Not saying this is in itself a problem, because we made the decision to allow contribution of algorithms as long as they are well described.

What I wonder, there seems to be a lot of copy-paste repetition, so:

fkiraly commented 1 year ago

FYI authors @angus924, @michaelfeil

Related question: could MiniRocketMultivariateVariable not simply be a pipeline of an unequal length transformer and MiniRocketMultivariate, or is there some numba magic going on?

Especially the content of https://github.com/angus924/minirocket seems to have been copy-pasted all over the place...

MatthewMiddlehurst commented 1 year ago

Relevant discussion in #3786

fkiraly commented 1 year ago

sounds mysterious - perhaps worthwhile to add what @angus924 has said in some of the docstrings, e.g., which rocket to use. E.g., which have currently unresolved problems, etc. Perhaps even an issue to track the unresolved issues, we could leverage the wisdom of the crowd if they are just precisely formulated and in an open issue.

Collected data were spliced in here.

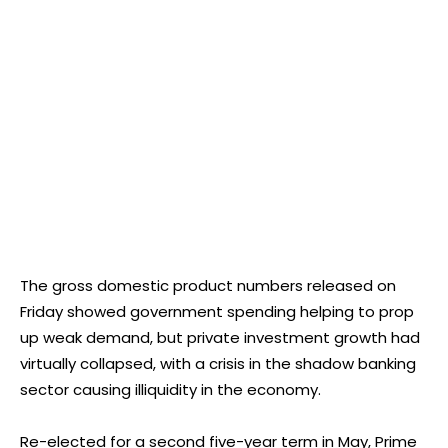
The gross domestic product numbers released on
Friday showed government spending helping to prop
up weak demand, but private investment growth had
virtually collapsed, with a crisis in the shadow banking
sector causing illiquidity in the economy.
Re-elected for a second five-year term in May, Prime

I have also seen users on various social channels being confused about there being too many rockets, so making the docstrings clearer in that respect would also help people to use the one that @angus924 currently considers the "right" one.

michaelfeil commented 1 year ago

I agree, I added the interface. This could be easier for users, e.g. only aMiniRocket class. This would require according check functions for univariate / multivariate / unequal length checks in the fit(X) and transform(X).

Pseudocode:

class MiniRocketNew
...
def _fit(X):
    if is_unequal_length(X):
        return MiniRocketMultivariateVariable.fit(X)
    elif is_multivariate(X):
        return MiniRocketMultivariate.fit(X)
    else:
        return MiniRocket.fit(X)

There is however the issue, that based upon the _tags, the data gets converted to the X_inner_mtype. E.g. For the unequal length, the "X_inner_mtype": "numpy3D", should fail.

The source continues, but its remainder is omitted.